**Assignment**
This exercise asks for an exact copy of the lines from the one containing "contacto com a equipa de" through the final line of the material, with pictures omitted.
========================================================================
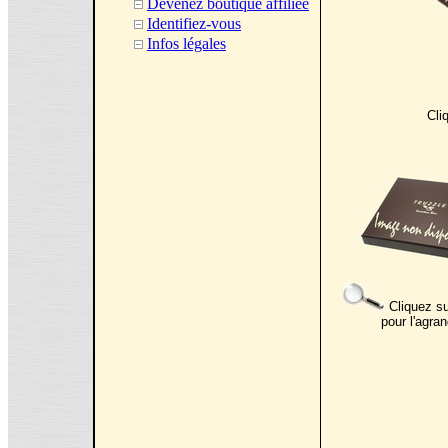
Devenez boutique affiliée
Identifiez-vous
Infos légales
Cli
Cliquez su
pour l'agran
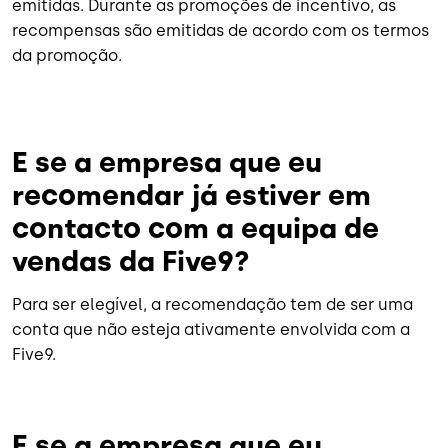
emitidas. Durante as promoções de incentivo, as
recompensas são emitidas de acordo com os termos
da promoção.
E se a empresa que eu
recomendar já estiver em
contacto com a equipa de
vendas da Five9?
Para ser elegível, a recomendação tem de ser uma
conta que não esteja ativamente envolvida com a
Five9.
E se a empresa que eu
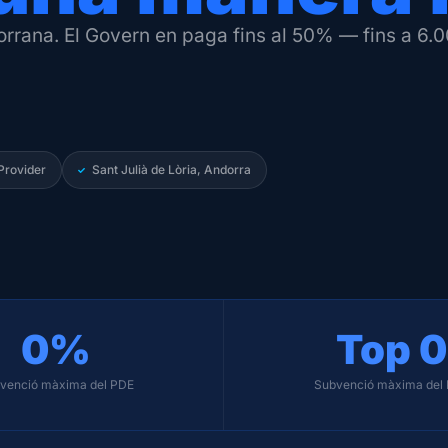
rana. El Govern en paga fins al 50% — fins a 6.00
Provider
Sant Julià de Lòria, Andorra
0
%
Top 
0
venció màxima del PDE
Subvenció màxima del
========================================================================
**Exercise answer**
contacto com a equipa de
vendas da Five9?
Para ser elegível, a recomendação tem de ser uma
conta que não esteja ativamente envolvida com a
Five9.
E se a empresa que eu
rana. El Govern en paga fins al 50% — fins a 6.00
Provider
Sant Julià de Lòria, Andorra
0
%
Top 
0
venció màxima del PDE
Subvenció màxima del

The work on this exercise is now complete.